“I have never seen you like this.”
The words are my friend`s. She has come all the way from home, the cold way north, to visit. I have spent a week alone, wandering Inis Mor, and have one night left before going back home.I see my reflection as i pass a window, and with her words in mind, i stop to take a closer look. She is right. I have never looked like this. As i look closer it seems my eyes have gotten a depth to them i haven`t noticed before. My smile is wider. My skin is darker. My hair is messier, blown out of style, a week ago.
I arrived with the first ferry on a Saturday.
Since then, the sun has ruthlessly pounded the endless tracks i have walked across the island, for hours and hours. The wind has blown just as stubborn, making my ears almost deaf as i have been sitting on the edge of cliffs all along the coast. It has been noone but me and time. And the island. I have fallen into my soft, high bed at night, exhausted with impressions from a world so far away from my city-life back home.
So what changed me? How did my appearance change in a week? As we sit down by the water at Kilmurvey Beach that night, listening to the waves, it hits me that it is just that. The sound of the waves. The wind blowing my hair out of style. The same wind burning my skin. An islander said that, that i was not sunburnt, but windburnt.
My smile has widened from countless waves to tourbusdrivers, bikers, barkeepers, shopassistants; all making me feel like i know them after seeing them more than two times. I have spent hours with my back against the massive walls of the Dun Aengus fort, looking across the water, trying to see if there is land in sight in the horizon. I never saw any. The depth in my eyes must come from that.

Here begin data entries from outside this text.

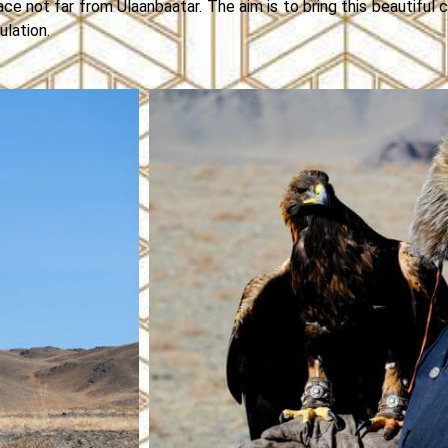
ace not far from Ulaanbaatar. The aim is to bring this beautiful c
lation.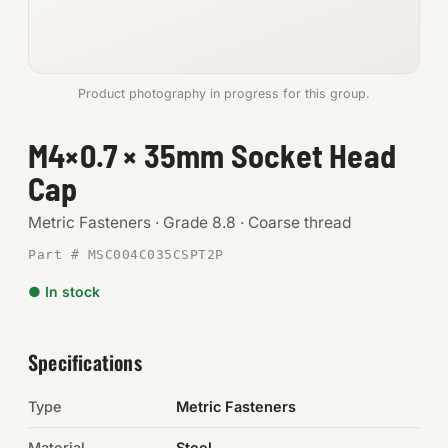
Anchors
Metric
Product photography in progress for this group.
Pins, Rings & Clevis
M4×0.7 × 35mm Socket Head
Cap
SHOP SUPPLIES
Tools
Metric Fasteners · Grade 8.8 · Coarse thread
Part # MSC004C035CSPT2P
Abrasives
● In stock
Chemicals & Adhesives
Fittings
Specifications
Electrical
Type
Metric Fasteners
O-Rings & Seals
Material
Steel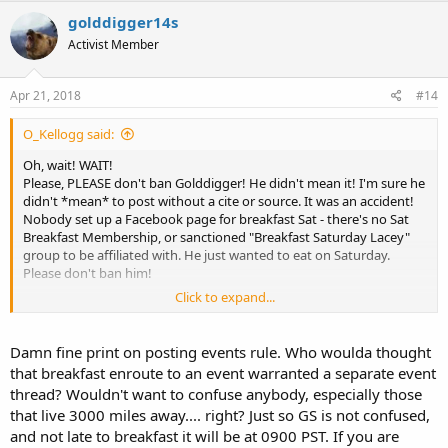
golddigger14s
Activist Member
Apr 21, 2018
#14
O_Kellogg said:
Oh, wait! WAIT!
Please, PLEASE don't ban Golddigger! He didn't mean it! I'm sure he
didn't *mean* to post without a cite or source. It was an accident!
Nobody set up a Facebook page for breakfast Sat - there's no Sat
Breakfast Membership, or sanctioned "Breakfast Saturday Lacey"
group to be affiliated with. He just wanted to eat on Saturday.
Please don't ban him!
Click to expand...
Here, ban me instead, for posting stuff from TOS:
https://www.waguns.org//viewtopic.php?f=60&t=89504&start=90
Damn fine print on posting events rule. Who woulda thought
that breakfast enroute to an event warranted a separate event
thread? Wouldn't want to confuse anybody, especially those
that live 3000 miles away.... right? Just so GS is not confused,
and not late to breakfast it will be at 0900 PST. If you are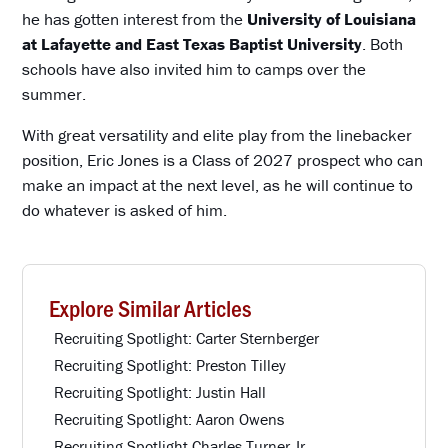
he has gotten interest from the
University of Louisiana
at Lafayette and East Texas Baptist University
. Both
schools have also invited him to camps over the
summer.
With great versatility and elite play from the linebacker
position, Eric Jones is a Class of 2027 prospect who can
make an impact at the next level, as he will continue to
do whatever is asked of him.
Explore Similar Articles
Recruiting Spotlight: Carter Sternberger
Recruiting Spotlight: Preston Tilley
Recruiting Spotlight: Justin Hall
Recruiting Spotlight: Aaron Owens
Recruiting Spotlight Charles Turner Jr.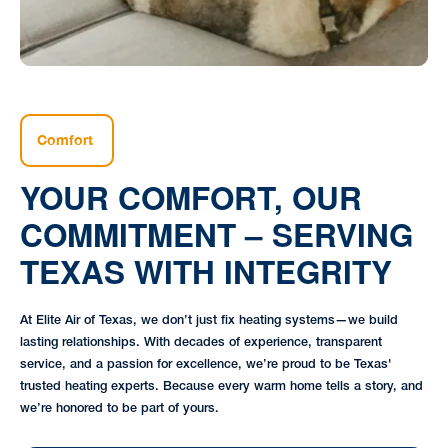
Comfort
YOUR COMFORT, OUR
COMMITMENT – SERVING
TEXAS WITH INTEGRITY
At Elite Air of Texas, we don’t just fix heating systems—we build
lasting relationships. With decades of experience, transparent
service, and a passion for excellence, we’re proud to be Texas'
trusted heating experts. Because every warm home tells a story, and
we’re honored to be part of yours.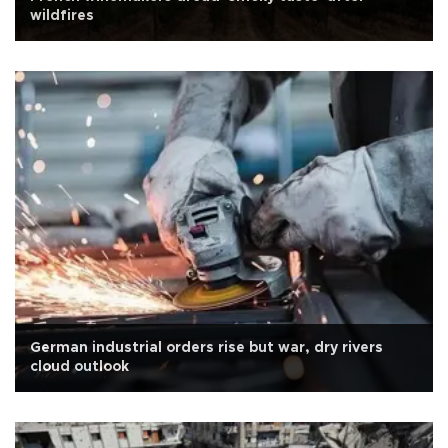
wildfires
German industrial orders rise but war, dry rivers
cloud outlook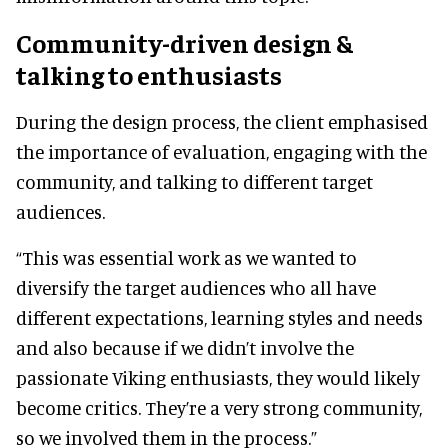
Community-driven design &
talking to enthusiasts
During the design process, the client emphasised
the importance of evaluation, engaging with the
community, and talking to different target
audiences.
“This was essential work as we wanted to
diversify the target audiences who all have
different expectations, learning styles and needs
and also because if we didn’t involve the
passionate Viking enthusiasts, they would likely
become critics. They’re a very strong community,
so we involved them in the process.”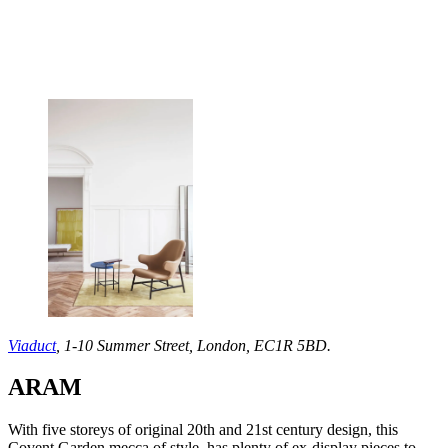
Viaduct
, 1-10 Summer Street, London, EC1R 5BD.
ARAM
With five storeys of original 20th and 21st century design, this
Covent Garden mecca of style, has plenty of ex-display pieces to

It seems like wherever i have looked the past week, the island has been filled with reminders of just how much love it holds. From islanders greeting their visitors with open arms and hearts, shopkeepers asking where we are from, and actually waiting for an answer. From landlords offering to give a ride in to “town” for a good meal. From pony-and-trap drivers recommending to take a tourbus, in case i didn`t want to spend too much money on the first day. To the tiny, yet strong stems of a plant with heart-shaped leaves, clinging to the edge of a cliff, totally deserted because none of the tourists went that far out on that windy day.
It is not just the outside that is different. As i think about the way my life is back home, i wonder how i can ever go back to normal. To hours in line in my car, to and from work. Rushing between shops, footballpractice with my son, meetings, and evening jobs. Trying to see friends, family, workmates and still be an at-home-mum, keeping the house clean, tidy and always ready for little boys running in and out playing. As i take in the salty air from the sea one last night, i know that there has settled a stir somewhere deep inside. A stir that can only be calmed by the endless sounds of the waves hitting the shores of the most beautiful beach i have ever sat at. A stir that only the sound of horses trotting along together with the laughs and deep voices speaking in irish can calm. A piece of my heart, a part of my love is left there on that beach, waiting for me to come back and pick it up again.
Winter lies ahead back home. My new knitted sweater will keep me warm over the next months. As will the memories. Martin the busdriver said I will be back. I know he is right.
I leave on a Saturday morning with the first ferry.